Action item:
Without the pictures, set down everything in the listing exactly.
^^^^
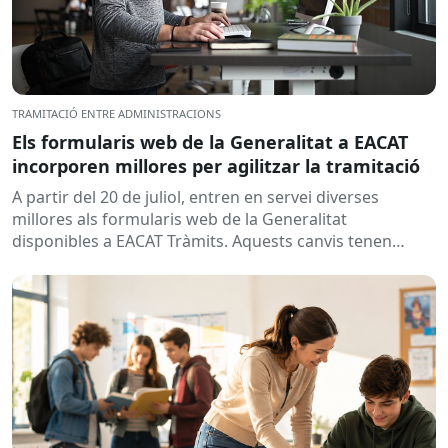
TRAMITACIÓ ENTRE ADMINISTRACIONS
Els formularis web de la Generalitat a EACAT
incorporen millores per agilitzar la tramitació
A partir del 20 de juliol, entren en servei diverses
millores als formularis web de la Generalitat
disponibles a EACAT Tràmits. Aquests canvis tenen
l’objectiu de...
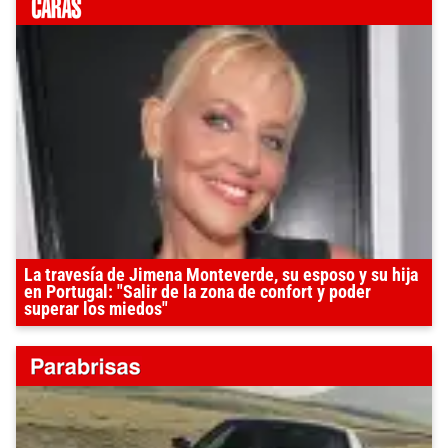
La travesía de Jimena Monteverde, su esposo y su hija
en Portugal: "Salir de la zona de confort y poder
superar los miedos"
^^^^
Reply:
TRAMITACIÓ ENTRE ADMINISTRACIONS
Els formularis web de la Generalitat a EACAT
incorporen millores per agilitzar la tramitació
A partir del 20 de juliol, entren en servei diverses
millores als formularis web de la Generalitat
disponibles a EACAT Tràmits. Aquests canvis tenen
l’objectiu de...
La travesía de Jimena Monteverde, su esposo y su hija
en Portugal: "Salir de la zona de confort y poder
superar los miedos"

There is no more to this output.